→ Records drawn from a dataset:

════════════════

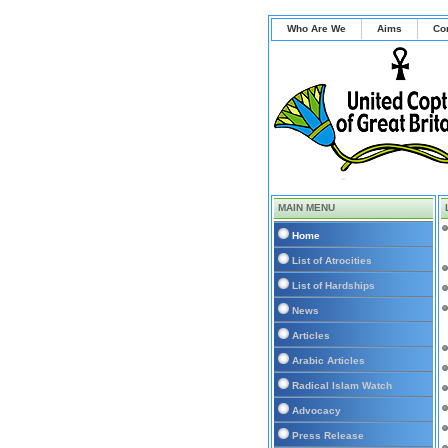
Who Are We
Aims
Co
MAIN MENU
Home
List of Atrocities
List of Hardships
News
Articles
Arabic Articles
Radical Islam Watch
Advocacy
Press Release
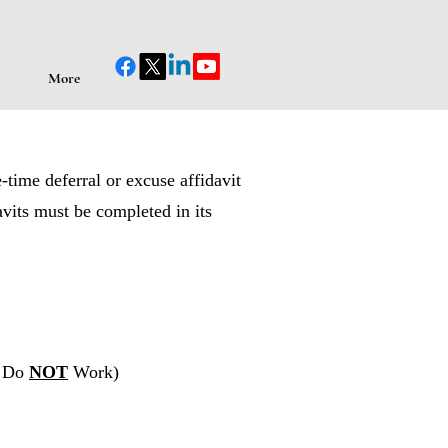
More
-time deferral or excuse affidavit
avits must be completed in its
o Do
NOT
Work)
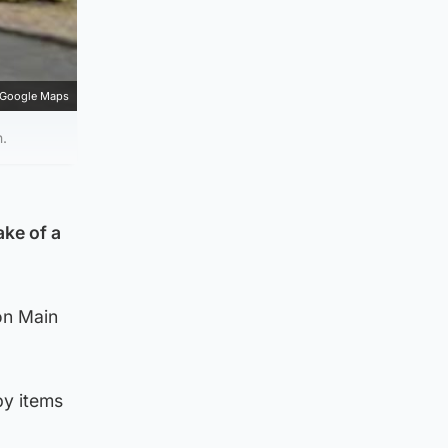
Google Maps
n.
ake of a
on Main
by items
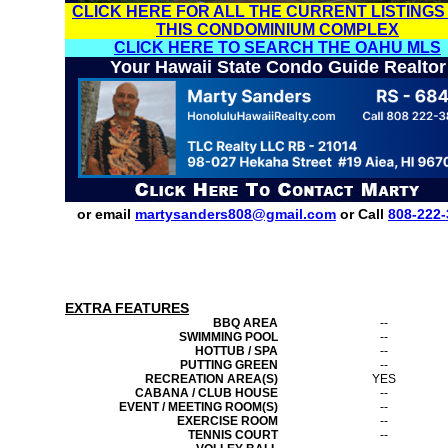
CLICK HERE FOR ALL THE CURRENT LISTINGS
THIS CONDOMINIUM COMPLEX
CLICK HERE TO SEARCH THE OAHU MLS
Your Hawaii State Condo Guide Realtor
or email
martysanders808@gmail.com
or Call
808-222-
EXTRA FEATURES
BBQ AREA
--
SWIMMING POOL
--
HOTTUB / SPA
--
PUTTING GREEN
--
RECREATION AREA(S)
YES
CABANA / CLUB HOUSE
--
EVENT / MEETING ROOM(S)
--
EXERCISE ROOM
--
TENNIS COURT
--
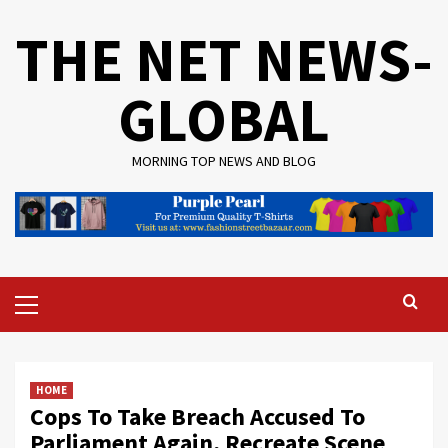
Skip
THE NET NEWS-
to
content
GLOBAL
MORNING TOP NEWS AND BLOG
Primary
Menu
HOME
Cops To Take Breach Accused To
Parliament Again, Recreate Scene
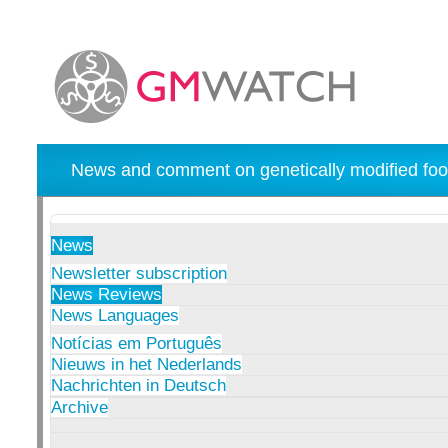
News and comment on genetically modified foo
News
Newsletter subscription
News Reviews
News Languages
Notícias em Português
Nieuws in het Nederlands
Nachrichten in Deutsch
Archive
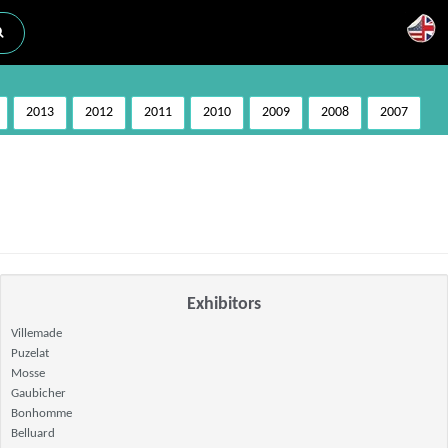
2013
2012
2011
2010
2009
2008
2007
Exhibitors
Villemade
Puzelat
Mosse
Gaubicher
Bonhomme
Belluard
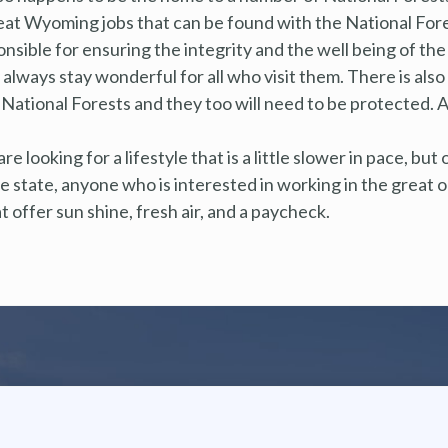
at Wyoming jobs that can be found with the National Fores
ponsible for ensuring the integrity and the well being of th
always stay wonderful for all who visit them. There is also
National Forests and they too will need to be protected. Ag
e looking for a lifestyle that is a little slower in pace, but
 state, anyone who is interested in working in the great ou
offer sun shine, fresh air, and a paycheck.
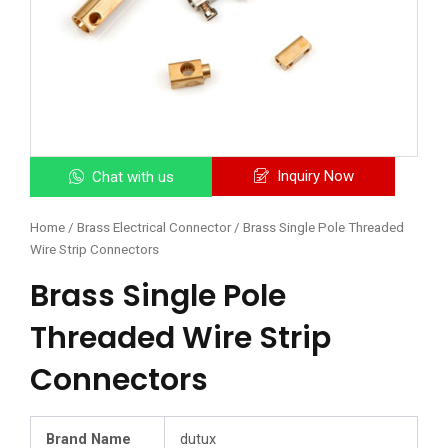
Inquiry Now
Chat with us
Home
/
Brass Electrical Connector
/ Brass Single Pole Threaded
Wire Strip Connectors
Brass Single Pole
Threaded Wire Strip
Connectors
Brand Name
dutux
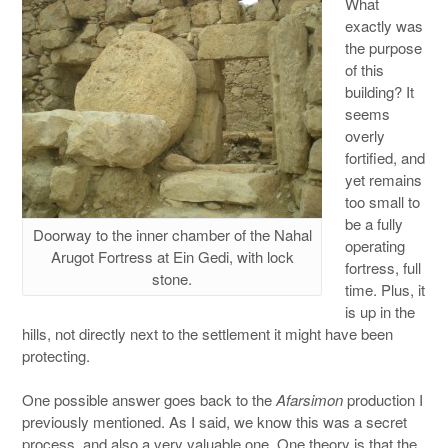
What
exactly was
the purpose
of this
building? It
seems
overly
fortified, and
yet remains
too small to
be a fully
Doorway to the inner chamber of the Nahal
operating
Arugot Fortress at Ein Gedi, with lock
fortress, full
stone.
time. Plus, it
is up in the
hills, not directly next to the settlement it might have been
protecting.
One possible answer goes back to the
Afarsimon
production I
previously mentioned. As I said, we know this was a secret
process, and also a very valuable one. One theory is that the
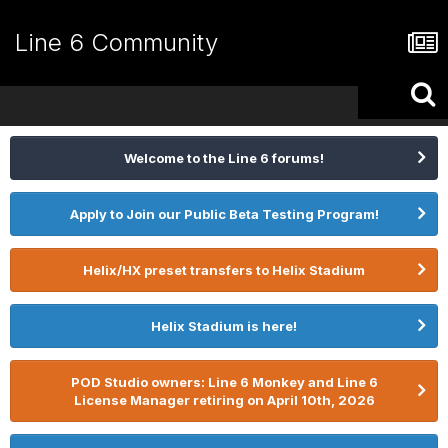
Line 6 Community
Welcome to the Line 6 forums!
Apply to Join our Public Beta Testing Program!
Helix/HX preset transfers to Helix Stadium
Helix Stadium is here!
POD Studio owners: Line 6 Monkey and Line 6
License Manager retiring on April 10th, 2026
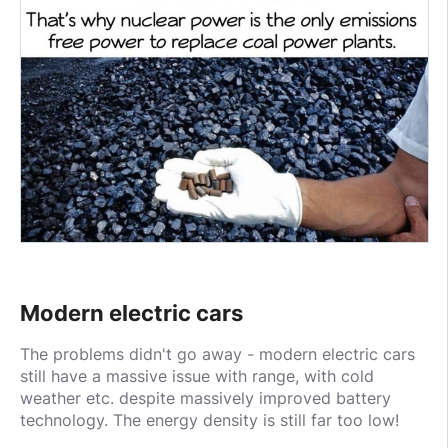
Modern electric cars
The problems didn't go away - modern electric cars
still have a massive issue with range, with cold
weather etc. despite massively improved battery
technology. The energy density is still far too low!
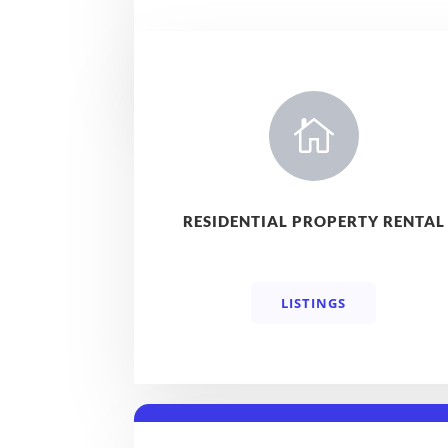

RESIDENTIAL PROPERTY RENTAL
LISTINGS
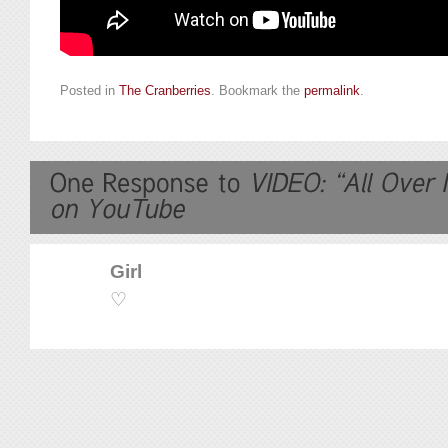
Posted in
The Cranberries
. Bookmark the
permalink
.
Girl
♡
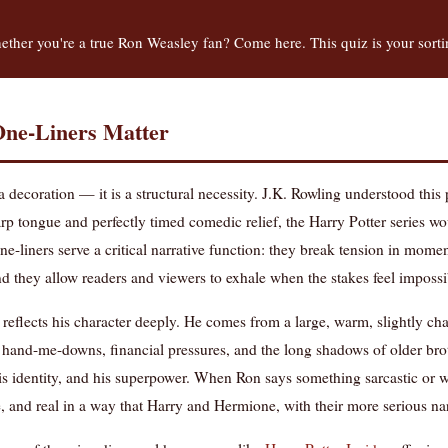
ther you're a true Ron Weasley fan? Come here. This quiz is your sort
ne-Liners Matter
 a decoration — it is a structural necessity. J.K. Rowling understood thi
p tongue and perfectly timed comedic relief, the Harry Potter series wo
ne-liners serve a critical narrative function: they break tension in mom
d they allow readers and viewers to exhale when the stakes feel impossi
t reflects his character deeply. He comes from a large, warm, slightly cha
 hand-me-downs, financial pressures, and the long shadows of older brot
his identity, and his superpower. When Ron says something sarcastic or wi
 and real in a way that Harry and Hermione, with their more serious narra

════════════════

→ Exercise brief: All entries must be output unchanged, with every picture omitted.

→ Expected answer:
Who Are We
Aims
Co
MAIN MENU
Home
List of Atrocities
List of Hardships
News
Articles
Arabic Articles
Radical Islam Watch
Advocacy
Press Release
More
-time deferral or excuse affidavit
avits must be completed in its
o Do
NOT
Work)
Google Maps
n.
ake of a
on Main
by items
CLICK HERE FOR ALL THE CURRENT LISTINGS
THIS CONDOMINIUM COMPLEX
CLICK HERE TO SEARCH THE OAHU MLS
Your Hawaii State Condo Guide Realtor
or email
martysanders808@gmail.com
or Call
808-222-
EXTRA FEATURES
BBQ AREA
--
SWIMMING POOL
--
HOTTUB / SPA
--
PUTTING GREEN
--
RECREATION AREA(S)
YES
CABANA / CLUB HOUSE
--
EVENT / MEETING ROOM(S)
--
EXERCISE ROOM
--
TENNIS COURT
--
Skip
THE NET NEWS-
to
content
GLOBAL
MORNING TOP NEWS AND BLOG
Primary
Menu
HOME
Cops To Take Breach Accused To
Parliament Again, Recreate Scene
News and comment on genetically modified foo
News
Newsletter subscription
News Reviews
News Languages
Notícias em Português
Nieuws in het Nederlands
Nachrichten in Deutsch
Archive
2013
2012
2011
2010
2009
2008
2007
Exhibitors
Villemade
Puzelat
Mosse
Gaubicher
Bonhomme
Belluard
at Wyoming jobs that can be found with the National Fores
ponsible for ensuring the integrity and the well being of th
always stay wonderful for all who visit them. There is also
National Forests and they too will need to be protected. Ag
e looking for a lifestyle that is a little slower in pace, but
 state, anyone who is interested in working in the great ou
offer sun shine, fresh air, and a paycheck.
Inquiry Now
Chat with us
Home
/
Brass Electrical Connector
/ Brass Single Pole Threaded
Wire Strip Connectors
Brass Single Pole
Threaded Wire Strip
Connectors
Brand Name
dutux
What
exactly was
the purpose
of this
building? It
seems
overly
fortified, and
yet remains
too small to
be a fully
Doorway to the inner chamber of the Nahal
operating
Arugot Fortress at Ein Gedi, with lock
fortress, full
stone.
time. Plus, it
is up in the
hills, not directly next to the settlement it might have been
protecting.
One possible answer goes back to the
Afarsimon
production I
previously mentioned. As I said, we know this was a secret
process, and also a very valuable one. One theory is that the
Line 6 Community
Welcome to the Line 6 forums!
Apply to Join our Public Beta Testing Program!
Helix/HX preset transfers to Helix Stadium
Helix Stadium is here!
POD Studio owners: Line 6 Monkey and Line 6
License Manager retiring on April 10th, 2026
Modern electric cars
The problems didn't go away - modern electric cars
still have a massive issue with range, with cold
weather etc. despite massively improved battery
technology. The energy density is still far too low!

RESIDENTIAL PROPERTY RENTAL
LISTINGS
Posted in
The Cranberries
. Bookmark the
permalink
.
Girl
♡
ther you're a true Ron Weasley fan? Come here. This quiz is your sort
ne-Liners Matter
 a decoration — it is a structural necessity. J.K. Rowling understood thi
p tongue and perfectly timed comedic relief, the Harry Potter series wo
ne-liners serve a critical narrative function: they break tension in mom
d they allow readers and viewers to exhale when the stakes feel impossi
t reflects his character deeply. He comes from a large, warm, slightly cha
 hand-me-downs, financial pressures, and the long shadows of older brot
his identity, and his superpower. When Ron says something sarcastic or wi
 and real in a way that Harry and Hermione, with their more serious narra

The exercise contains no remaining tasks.